Meskipun patung itu memiliki pakaian yang tipis, mereka memiliki senyum yang menghangatkan hati.

Udara hangat tersebut berasal dari patung tersebut.

“………”

Seoyoon terus menatap patung tersebut.

“Sungguh sebuah patung yang dibuat dengan baik.”

Ekspresi dan detailnya membuatnya sulit untuk dipercaya patung itu terbuat dari batu. Patung tersebut memancarkan cahaya lembut sangatlah indah.

Meskipun wajah mereka tersenyum, mereka berusaha keras untuk saling berpelukan sedikit lebih lama dalam kondisi yang keras semacam itu.

Itu adalah sebuah patung yang memenuhi hati dengan kasih sayang.

“Hanya seseorang dengan hati yang hangat yang akan bisa membuat patung semacam ini.”

Dengan mata lembut, Seoyoon menatap Weed yang tidur didekat patung itu.

Dia adalah seseorang yang memiliki berbagai bakat. Dia memasak dengan baik dan bisa bertahan hidup dengan baik. Seseorang yang pelit yang berusaha sangat keras untuk mendapatkan lebih banyak uang bahkan recehan sekalipun.

Tetap saja, dia memiliki satu hal yang tidak dimiliki kebanyakan orang. Hati yang hangat. Seoyoon berpikir Weed adalah orang yang baik.

Kemudian Weed tiba-tiba bangun dari tidurnya.

“Kurasa aku tertidur setelah bekerja begitu keras. Dia belum kesini kan? Gasp!”

Ketika dia mendongak dan menemukan Seoyoon, wajahnya menjadi sangat pucat, seolah-olah dia telah melihat hantu.

Dia juga gemetar.

“K-Kapan kamu….”

Ketakutan Weed tidak berhenti.

Jika Seoyoon melihat wajah pada patung itu, dia tidak akan melepaskan dirinya dengan mudah! Tetapi Seoyoon berdiri disana tanpa ekspresi. Dia berpikir Weed adalah orang yang hebat, tetapi dia tidak menunjukkan perasaannya.

“Aku tak bisa dicintai oleh siapapun.”

Seoyoon selalu merasakan sakit dalam hatinya.

Selama bertahun-tahun, dia hidup tanpa berbicara kepada siapapun.

Dia ingin berbicara, berbincang-bincang.

Tetapi rasa takut selalu datang terlebih dulu. Rasa takut tentang tak mengetahui kapan dia akan terluka dan rasa takut bahwa dia tidak akan pernah dicintai.

Dia terbiasa untuk tidak mengekspresikan emosinya. Jika dia menyembunyikan dirinya dari semua orang, rasa sakit tersebut akan berkurang. Tetap saja, dia menghabiskan waktu yang cukup banyak bersama Weed.

Festival kota Morata yang menyenangkan.

Saat-saat di dalam gua.

Setidaknya Seoyoon tidak merasa tidak nyaman berada disekitar Weed. Tetap saja, dia tidak mengekspresikan dirinya sendiri.

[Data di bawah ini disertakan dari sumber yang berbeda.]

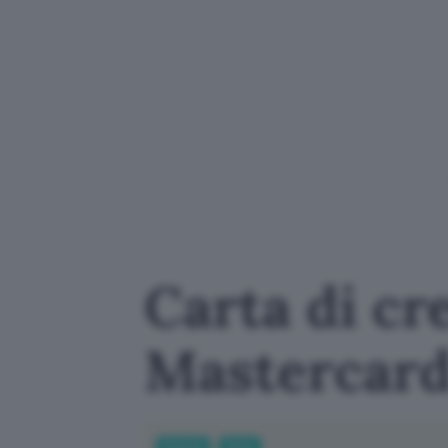
Carta di cre
Mastercard 
Fintech
Carte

Dia harus lebih menyembunyikan dirinya karena Weed adalah satu dari sedikit orang yang dia kenal.

“Phew, dia belum melihatnya.”

Melihat reaksi Seoyoon, Weed hanya bisa menebak Seoyoon belum melihat wajah perempuan itu.

“Jadi,” dia berkata dengan buru-buru.

“Ayo berburu!”

Karena Seoyoon tak punya alasan untuk menolak, mereka berjalan keluar gua.

Sebelum keluar, Seoyoon berbalik.

Dia ingin melihat patung itu dengan matanya sekali lagi. Wajah dari Weed memeluk si wanita, tersenyum begitu cerah.